Review: Simon Boccanegra

What a masterful, majestic opera this is. As I was trying to explain the intricacies of the plot to my “date” last night, I realized that theatrically Boccanegra makes only slightly more sense than Puritani, but if you can find it in your heart to make some of the leaps of faith the story requires, the power of the music will carry you along. It may be Verdi’s subtlest, most refined score; Otello is appropriately unhinged, Don Carlo is grand and noble, and there are special wonders in each and every opera he wrote, but Boccanegra seems uniquely organic, delicate and inventive.
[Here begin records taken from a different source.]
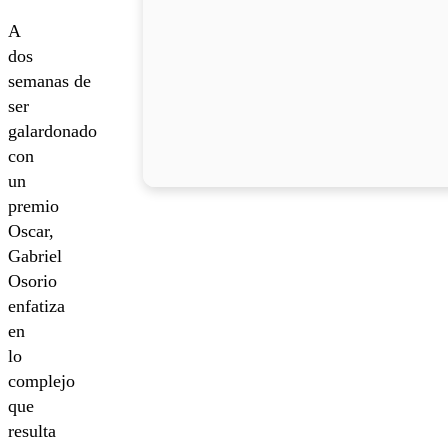
A
dos
semanas de
ser
galardonado
con
un
premio
Oscar,
Gabriel
Osorio
enfatiza
en
lo
complejo
que
resulta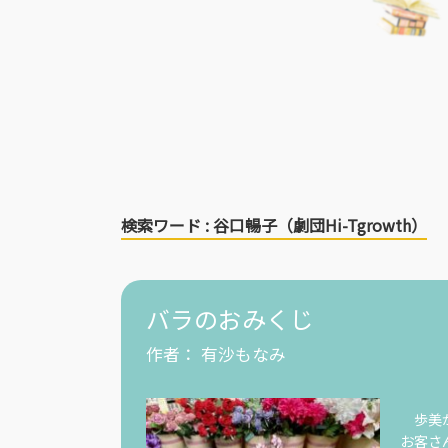
検索ワード : 谷口暢子（劇団Hi-Tgrowth）
バラのおみくじ
作者：
有沙もなみ
歩美が
お客さ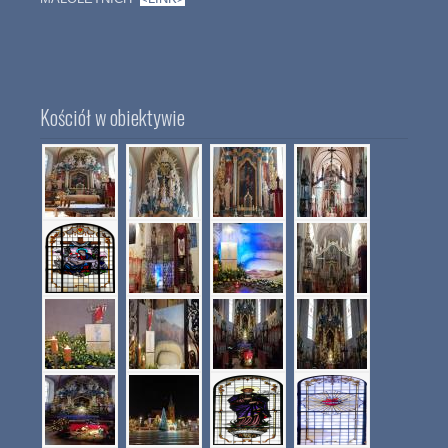
Kościół w obiektywie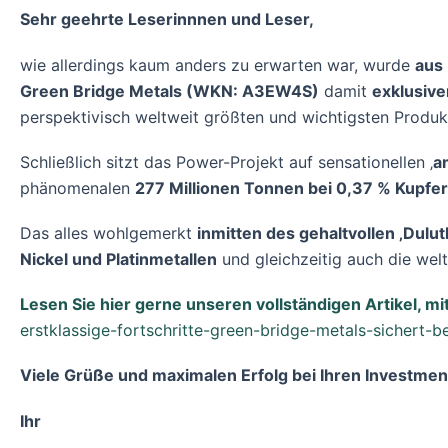
Sehr geehrte Leserinnnen und Leser,
wie allerdings kaum anders zu erwarten war, wurde
aus
Green Bridge Metals (WKN: A3EW4S)
damit
exklusiv
perspektivisch weltweit größten und wichtigsten Produ
Schließlich sitzt das Power-Projekt auf sensationellen ‚
a
phänomenalen
277 Millionen Tonnen bei 0,37 % Kupfer
Das alles wohlgemerkt
inmitten des gehaltvollen ‚Dulu
Nickel und Platinmetallen
und gleichzeitig auch die wel
Lesen Sie hier gerne unseren vollständigen Artikel, mi
erstklassige-fortschritte-green-bridge-metals-sichert-b
Viele Grüße und maximalen Erfolg bei Ihren Investmen
Ihr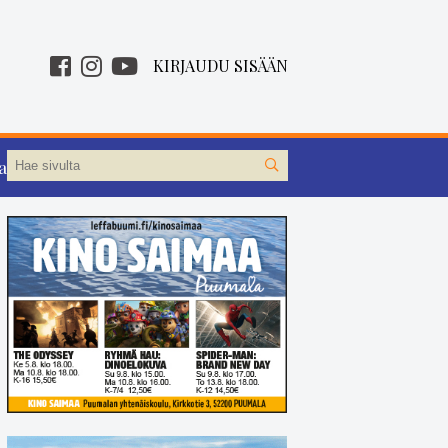
KIRJAUDU SISÄÄN
aa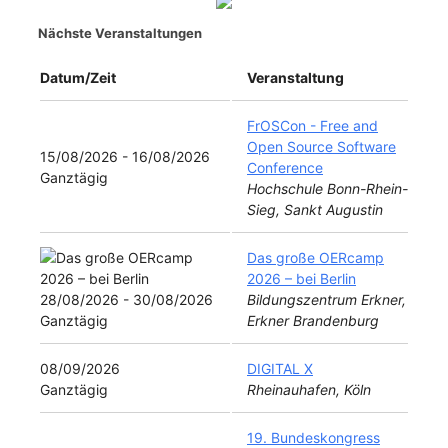
Nächste Veranstaltungen
Datum/Zeit
Veranstaltung
FrOSCon - Free and
Open Source Software
15/08/2026 - 16/08/2026
Conference
Ganztägig
Hochschule Bonn-Rhein-
Sieg, Sankt Augustin
Das große OERcamp
2026 – bei Berlin
28/08/2026 - 30/08/2026
Bildungszentrum Erkner,
Ganztägig
Erkner Brandenburg
08/09/2026
DIGITAL X
Ganztägig
Rheinauhafen, Köln
19. Bundeskongress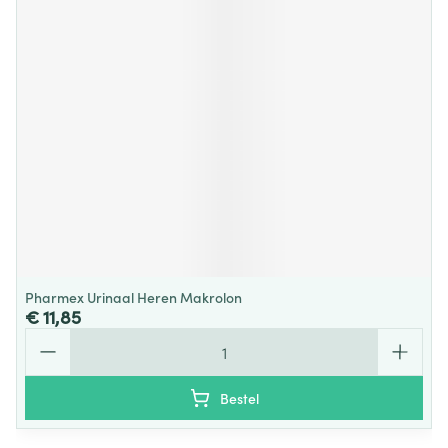
Pharmex Urinaal Heren Makrolon
€ 11,85
Aantal
Bestel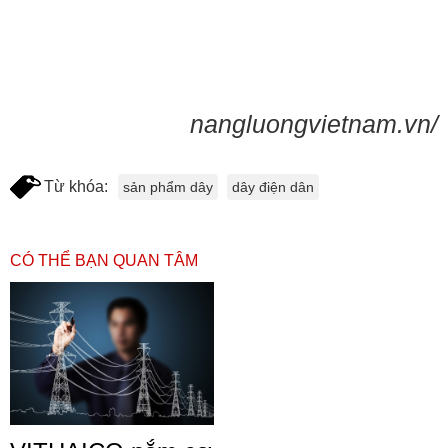
nangluongvietnam.vn/
Từ khóa:
sản phẩm dây
dây điện dân
CÓ THỂ BẠN QUAN TÂM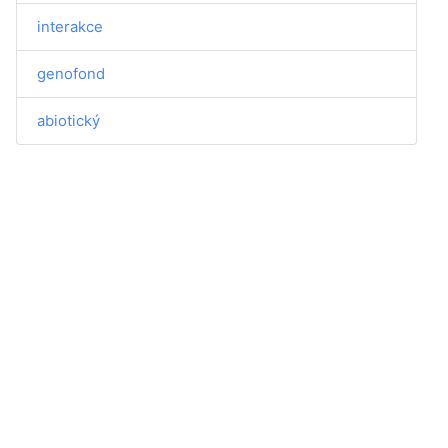
interakce
genofond
abiotický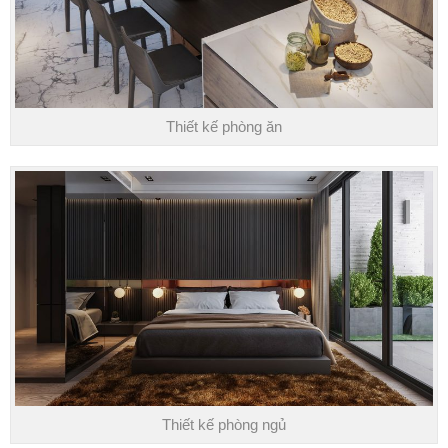
Thiết kế phòng ăn
Thiết kế phòng ngủ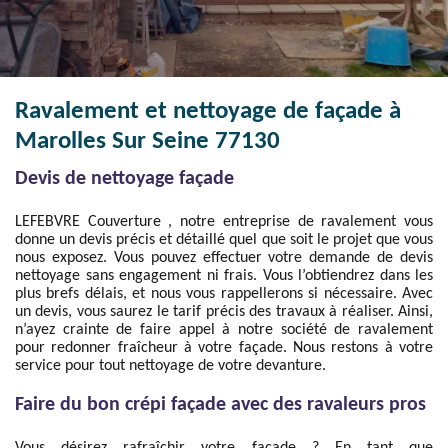
Ravalement et nettoyage de façade à
Marolles Sur Seine 77130
Devis de nettoyage façade
LEFEBVRE Couverture , notre entreprise de ravalement vous
donne un devis précis et détaillé quel que soit le projet que vous
nous exposez. Vous pouvez effectuer votre demande de devis
nettoyage sans engagement ni frais. Vous l’obtiendrez dans les
plus brefs délais, et nous vous rappellerons si nécessaire. Avec
un devis, vous saurez le tarif précis des travaux à réaliser. Ainsi,
n’ayez crainte de faire appel à notre société de ravalement
pour redonner fraîcheur à votre façade. Nous restons à votre
service pour tout nettoyage de votre devanture.
Faire du bon crépi façade avec des ravaleurs pros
It was a wonderful performance. What an interesting artist Angela Gheorghiu has become! She exudes a grand, old-school confidence and stage presence. She’s one of the greatest singers in the world, and she knows it. The security of her singing, her musicianship and her polished, considered, earnest musicality allow her to go out on stage and just completely own what she does. The role of Amelia allows her to show off both her bright, strong top notes and her warm dramatic chest voice, as well as everything in between, with ample opportunities for forceful dramatic outbursts and softer, tender lyrical passages.

Marcello Giordani was in great voice, with none of the patchy, husky sound in the middle and tight top that sometimes mars his singing. Everything seemed completely aligned and rang heroically from top to bottom. Top notch.
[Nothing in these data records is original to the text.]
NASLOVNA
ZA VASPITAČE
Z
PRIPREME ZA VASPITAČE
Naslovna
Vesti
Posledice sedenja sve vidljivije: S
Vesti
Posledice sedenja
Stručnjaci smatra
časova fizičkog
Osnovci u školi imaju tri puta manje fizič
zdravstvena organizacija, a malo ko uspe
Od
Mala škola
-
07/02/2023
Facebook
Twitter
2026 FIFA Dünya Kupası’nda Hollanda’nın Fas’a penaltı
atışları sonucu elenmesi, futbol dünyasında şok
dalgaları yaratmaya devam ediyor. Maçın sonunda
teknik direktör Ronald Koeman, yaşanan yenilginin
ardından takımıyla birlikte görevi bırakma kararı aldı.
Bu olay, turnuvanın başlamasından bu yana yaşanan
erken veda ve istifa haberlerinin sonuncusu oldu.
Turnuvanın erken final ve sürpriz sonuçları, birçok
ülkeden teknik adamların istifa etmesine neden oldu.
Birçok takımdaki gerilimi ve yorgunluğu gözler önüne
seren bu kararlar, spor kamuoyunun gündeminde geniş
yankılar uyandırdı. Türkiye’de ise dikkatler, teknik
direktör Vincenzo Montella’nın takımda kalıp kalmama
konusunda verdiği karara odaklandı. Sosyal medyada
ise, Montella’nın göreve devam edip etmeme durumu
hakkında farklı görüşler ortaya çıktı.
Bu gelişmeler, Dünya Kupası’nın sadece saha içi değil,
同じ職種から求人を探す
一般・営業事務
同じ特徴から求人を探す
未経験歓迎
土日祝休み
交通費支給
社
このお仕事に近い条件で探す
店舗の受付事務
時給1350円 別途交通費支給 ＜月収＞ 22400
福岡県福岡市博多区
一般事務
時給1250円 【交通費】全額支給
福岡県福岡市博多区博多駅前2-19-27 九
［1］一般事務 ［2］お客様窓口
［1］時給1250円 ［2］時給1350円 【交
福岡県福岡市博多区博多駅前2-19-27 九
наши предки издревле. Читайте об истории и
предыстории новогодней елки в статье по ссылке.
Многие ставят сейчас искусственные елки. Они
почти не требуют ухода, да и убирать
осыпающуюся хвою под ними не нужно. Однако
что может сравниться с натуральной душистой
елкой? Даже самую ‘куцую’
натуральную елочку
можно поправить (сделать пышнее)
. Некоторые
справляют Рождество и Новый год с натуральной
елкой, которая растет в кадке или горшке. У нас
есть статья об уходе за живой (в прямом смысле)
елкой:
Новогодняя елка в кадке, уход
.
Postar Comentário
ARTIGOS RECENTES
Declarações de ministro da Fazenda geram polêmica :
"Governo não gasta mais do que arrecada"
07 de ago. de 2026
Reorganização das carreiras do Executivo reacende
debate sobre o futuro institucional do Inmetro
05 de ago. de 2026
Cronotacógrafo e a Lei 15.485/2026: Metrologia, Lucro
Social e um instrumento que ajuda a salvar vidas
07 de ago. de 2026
Bass Ferruccio Furlanetto is getting on a bit, and no longer has quite the space and ease around his higher notes, but instead of getting dry and woofy, like some lower voices do, his voice remains bright and clear. He was dramatically invested in the role, and brought to it the requisite nobility, even in moments of rage.

Baritone Vassily Gerello as the villain Paolo was just not in the same league as the rest of the cast. His voice is thin, nasal and monotone, and he employs stodgy, generic “acting” gestures. I will pound the table now so you know I’m frustrated! Serviceable. Next.
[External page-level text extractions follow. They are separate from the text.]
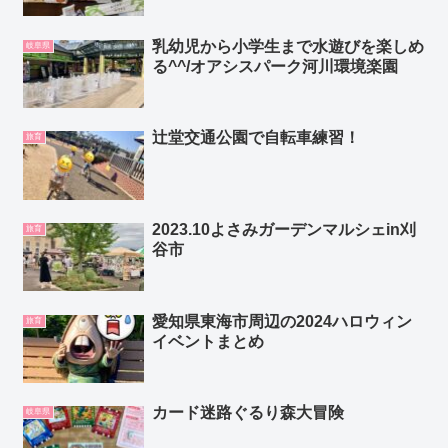
乳幼児から小学生まで水遊びを楽しめ
岐阜県
る^^/オアシスパーク河川環境楽園
辻堂交通公園で自転車練習！
旅育
2023.10よさみガーデンマルシェin刈
旅育
谷市
愛知県東海市周辺の2024ハロウィン
旅育
イベントまとめ
カード迷路ぐるり森大冒険
岐阜県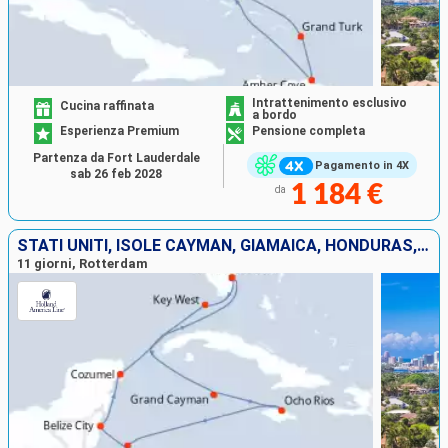
Intrattenimento esclusivo
Cucina raffinata
a bordo
Esperienza Premium
Pensione completa
Partenza da Fort Lauderdale
Pagamento in 4X
sab 26 feb 2028
1 184 €
da
STATI UNITI, ISOLE CAYMAN, GIAMAICA, HONDURAS, BELIZE, MESSICO
11 giorni, Rotterdam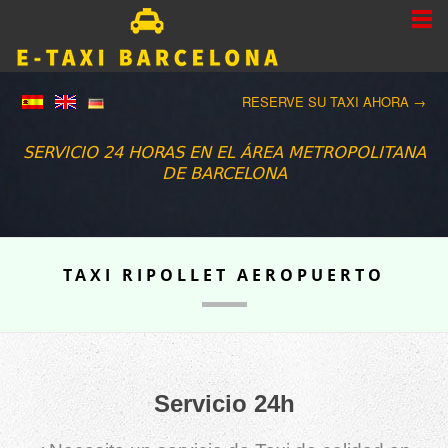
RESERVE SU TAXI AHORA →
SERVICIO 24 HORAS EN EL ÁREA METROPOLITANA
DE BARCELONA
TAXI RIPOLLET AEROPUERTO
Servicio 24h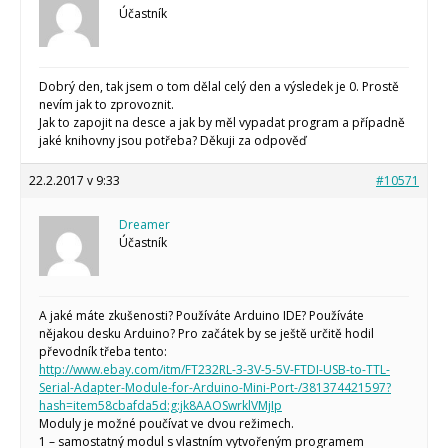
Účastník
Dobrý den, tak jsem o tom dělal celý den a výsledek je 0. Prostě
nevím jak to zprovoznit.
Jak to zapojit na desce a jak by měl vypadat program a případně
jaké knihovny jsou potřeba? Děkuji za odpověď
22.2.2017 v 9:33
#10571
Dreamer
Účastník
A jaké máte zkušenosti? Používáte Arduino IDE? Používáte
nějakou desku Arduino? Pro začátek by se ještě určitě hodil
převodník třeba tento:
http://www.ebay.com/itm/FT232RL-3-3V-5-5V-FTDI-USB-to-TTL-
Serial-Adapter-Module-for-Arduino-Mini-Port-/381374421597?
hash=item58cbafda5d:g:jk8AAOSwrklVMjIp
Moduly je možné poučívat ve dvou režimech.
1 – samostatný modul s vlastním vytvořeným programem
Conductor Fabio Luisi did a marvelous job; the comparison is a cliché and wrong-headed in many ways, but there is a Wagnerian degree of sensitivity to both the stage action and the unspoken emotions in the orchestral writing that more than make up for the confusing mistaken identities and other weaknesses of the libretto. The divine and unusual prelude to Act I is like Parsifal or some of Debussy; the music shimmers, spins and floats, seemingly without tempo or rhythm. It just exists, marvelously. The council scene at the end of the first act was electrifying; it’s difficult to believe that the opera’s magnificent dramatic climax was not part of the original 1857 version. The pit was flawless.

Then there was Thomas Hampson in the title role. I never thought I’d say this about a performer who sometimes is criticized for being too arch, too refined: it was too blustery and blunt. Sure, Boccanegra has his blustery and blunt moments, and Hampson’s voice was muscular, warm, resonant and authoritative throughout. Still, I felt that Hampson’s sensitivity and lyrical capability could have brought a greater range, a more varied vocal palate, than he did. Admittedly, this is me being super-nitpicky. It is a superior performance.

I wanted to make special mention of Michael Scott’s costumes; the fabrics were gorgeous, and I can’t imagine anyone who’d look better in those gowns than Angela Gheorghiu. All in all, a grand night at the Metropolitan Opera.

*****

As it was probably my last night at the Met for a while, I wanted to especially savor the magical moment when the chandeliers rise and dim. Of course, I got distracted by late arrivals in our row and completely missed their ascent.

*****

In other news, I understand that the Met is planning a new production of Bellini’s Norma to be directed by Robert Wilson. Great. An opera that needs blood-and-guts passion in order to work is going to be directed by someone who won’t let his actors move or use facial expressions.

8 comments:

Hot Toddy said...

I was asked to attend Norma here in Portland a couple weeks ago, but I declined. Did I make a mistake?

Andy said...

I don't know, I forgot to ask my parents how it was. When Norma's good, it can be RED HOT, but it takes the right cast, a conductor who knows where to take the right cuts, and a director who can do something more than just arrange the chorus for a class reunion photo. When it's bad...well, the orchestra at the opera house in Zurich affectionately referred to it variously as Dorma and Bore-ma.

DJRainDog said...

Now, now, I'm sure Wilson will let his people move and use facial expressions onstage; it just won't have anything discernibly intuitive to do with what they're singing. ;-)

Andy said...

No, actually he does not permit facial expressions.